THE ART OF RACING IN THE RAIN (2019)
Starring Milo Ventimiglia, Amanda Seyfried, Martin Donovan, Gary Cole, Kathy Baker, Ryan Kiera Armstrong, Ian Lake, McKinley Belcher III, Andres Joseph, Donald Heng, Lily Dodsworth-Evans, Karen Holness, Al Sapienza, Nakita Kohan, Aliza Vellani, Elizabeth Bowen, Ian Lake, Grayson Maxwell Gurnsey, Ian Hawes and the voice of Kevin Costner.
Screenplay by Andrea Berloff.
Directed by Simon Curtis.
Distributed by Walt Disney Studios Motion Pictures. 109 minutes. Rated PG.
Just watching the trailer for The Art of Racing in the Rain, you can tell that the filmmakers are planning on playing with your emotions big time. After all, what is more beautiful than the unconditional love of a dog? But dogs grow old, right? And families and work and human problems get in the way. This can’t end well, can it?

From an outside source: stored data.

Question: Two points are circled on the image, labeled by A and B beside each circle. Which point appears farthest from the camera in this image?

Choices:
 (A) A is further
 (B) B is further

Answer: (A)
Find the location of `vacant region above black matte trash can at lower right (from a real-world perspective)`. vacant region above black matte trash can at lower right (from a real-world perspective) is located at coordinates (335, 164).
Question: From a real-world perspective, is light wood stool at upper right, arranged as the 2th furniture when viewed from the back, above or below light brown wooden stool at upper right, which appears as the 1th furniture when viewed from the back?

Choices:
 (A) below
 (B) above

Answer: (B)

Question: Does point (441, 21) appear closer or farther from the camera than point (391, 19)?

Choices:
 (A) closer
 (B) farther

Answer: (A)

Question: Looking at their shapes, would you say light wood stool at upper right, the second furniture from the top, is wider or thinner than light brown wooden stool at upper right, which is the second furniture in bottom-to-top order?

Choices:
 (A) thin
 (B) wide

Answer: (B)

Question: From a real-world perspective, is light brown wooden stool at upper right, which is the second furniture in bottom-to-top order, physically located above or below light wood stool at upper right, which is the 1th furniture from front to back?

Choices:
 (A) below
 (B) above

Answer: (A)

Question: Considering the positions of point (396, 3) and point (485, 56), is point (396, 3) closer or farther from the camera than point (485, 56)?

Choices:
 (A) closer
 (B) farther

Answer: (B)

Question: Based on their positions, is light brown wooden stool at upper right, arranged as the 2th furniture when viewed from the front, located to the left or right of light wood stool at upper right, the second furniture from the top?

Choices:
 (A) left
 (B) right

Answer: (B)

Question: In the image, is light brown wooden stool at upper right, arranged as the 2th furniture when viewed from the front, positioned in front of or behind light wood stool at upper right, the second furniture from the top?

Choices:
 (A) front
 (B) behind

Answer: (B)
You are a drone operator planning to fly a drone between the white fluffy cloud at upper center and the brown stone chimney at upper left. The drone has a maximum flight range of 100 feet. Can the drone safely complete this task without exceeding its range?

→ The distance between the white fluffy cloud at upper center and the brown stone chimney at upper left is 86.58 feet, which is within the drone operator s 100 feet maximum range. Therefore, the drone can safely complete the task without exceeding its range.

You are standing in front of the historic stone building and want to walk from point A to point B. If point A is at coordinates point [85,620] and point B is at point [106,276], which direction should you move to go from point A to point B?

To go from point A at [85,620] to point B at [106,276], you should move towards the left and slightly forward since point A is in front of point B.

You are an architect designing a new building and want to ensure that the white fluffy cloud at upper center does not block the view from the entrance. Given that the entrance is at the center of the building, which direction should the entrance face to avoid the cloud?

The trailer even telegraphs the film’s potential pathos by stating simply that it is “from the studio that brought you Marley & Me,” another shameless heartstring-tugging dog movie.
And you know what? The Art of Racing in the Rain is barefacedly manipulative. Almost everything in the film is designed to either make you go “aww!” or to make you sob. It is sappy, a bit cheesy, and in many ways makes no sense as far as storyline goes. (For example, how can a puppy have a total understanding of the rules of automobile racing from the first time he is taken to a track – despite the fact that he doesn’t speak English, and that he’s… you know… a dog?)
Yes, The Art of Racing in the Rain is hardwired to make you emotional. That is its only real purpose. Which does not necessarily make it a bad movie. If you know what you are getting into, it can be rather cathartic.
After all, dogs themselves elicit a similar reaction. They are only there to make you happy, or excited, or to feel loved – to elicit an emotional response. Why shouldn’t a movie about a dog do the exact same thing?
Well, because a movie is not a dog, even when it is a movie about a dog. Little things like characterization and plot points and story line matter. Just jumping all over us is not going to get it done.
That said, the dog at the heart of the story – a Golden Retriever named Enzo (after the founder of Ferrari) is cute. Truly adorable. Just watching him frolic for 109 minutes might be suitably entertaining. But then The Art of Racing in the Rain had to go and mess things up by putting a rather melodramatic storyline on top of everything.
It also adds an often-sappy voice-over to the whole thing, supposedly the thoughts of the dog, as voiced by Kevin Costner.
Enzo spends his life with Denny (Milo Ventimiglia), a car racer who specializes in racing in wet conditions. Denny stops at a puppy mill on a whim and knows right away that he and Enzo are meant to spend their lives together. Enzo is there through the highs and lows of his career, when Denny meets the woman he loves (Amanda Seyfried), gets married and has a daughter with her, through family problems and heartache.
In fact, Denny and Enzo have such a magical connection that it appears that they know what the other one is thinking, even though one is a human and one is a dog.
Yet, though you know that your emotions are being played like a fiddle, I have to admit I kind of liked The Art of Racing in the Rain. The movie is like Enzo, big, fluffy, enthusiastic, a little dumb, but loyal to a fault and its only wish is to be loved, and make us feel happy, or at least feel something.
And I did mention that the dogs playing Enzo (both as a puppy and as an adult) are cute as hell, right? Sometimes that’s all you need.